The main liquid inlet 11 and the auxiliary liquid inlet 41 are respectively arranged at two axial ends of the casing, a cooling liquid channel for cooling the stator 60 and the control plate 50 in the casing is arranged on the casing, and the two ends of the cooling liquid channel are respectively correspondingly communicated with the main liquid inlet 11 and the auxiliary liquid inlet 41 so as to drive cooling liquid to flow from the auxiliary liquid inlet 41 to the main liquid inlet 11 through the internal pressure of the casing, thereby completing the cooling of the stator 60 and the control plate 50 in the casing.
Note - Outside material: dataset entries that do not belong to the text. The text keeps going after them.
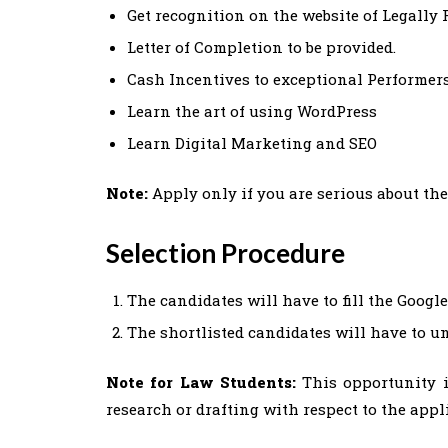
Get recognition on the website of Legally 
Letter of Completion to be provided.
Cash Incentives to exceptional Performer
Learn the art of using WordPress
Learn Digital Marketing and SEO
Note:
Apply only if you are serious about the
Selection Procedure
The candidates will have to fill the Googl
The shortlisted candidates will have to u
Note for Law Students:
This opportunity i
research or drafting with respect to the appl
In a specific embodiment, as shown in fig. 1, the casing includes a main volute 10, a casing 20, a heat-dissipating end cover 30 and an auxiliary volute 40, which are sequentially arranged; a main liquid inlet 11 is arranged on the main volute 10, the main volute 10 is connected with the left end of the shell 20 in a sealing mode through a sealing ring 90, and a liquid inlet cavity 13 for installing an impeller 83 is formed between the main volute 10 and the shell 20; the heat dissipation end cover 30 is arranged at the right end of the shell 20 and is hermetically connected with the inner side of the right end of the shell 20 through a sealing ring 90, an installation cavity for accommodating the stator 60, the rotor 70, the rotating shaft 80 and the control panel 50 is formed between the heat dissipation end cover 30 and the shell 20, and the control panel 50 is arranged on the heat dissipation end cover 30 through heat dissipation silicone grease, so that the heat of the control panel 50 is quickly transferred to the heat dissipation end cover 30; the auxiliary volute 40 is disposed at the right end of the housing 20 and is hermetically connected to the outer side of the right end of the housing 20 through a sealing ring 90, a cooling cavity 42 for cooling the control board 50 disposed on the heat dissipation end cover 30 is formed among the auxiliary volute 40, the housing 20 and the heat dissipation end cover 30, and an auxiliary liquid inlet 41 communicated with the cooling cavity 42 is disposed on the auxiliary volute 40 for allowing the cooling liquid to enter the cooling cavity 42.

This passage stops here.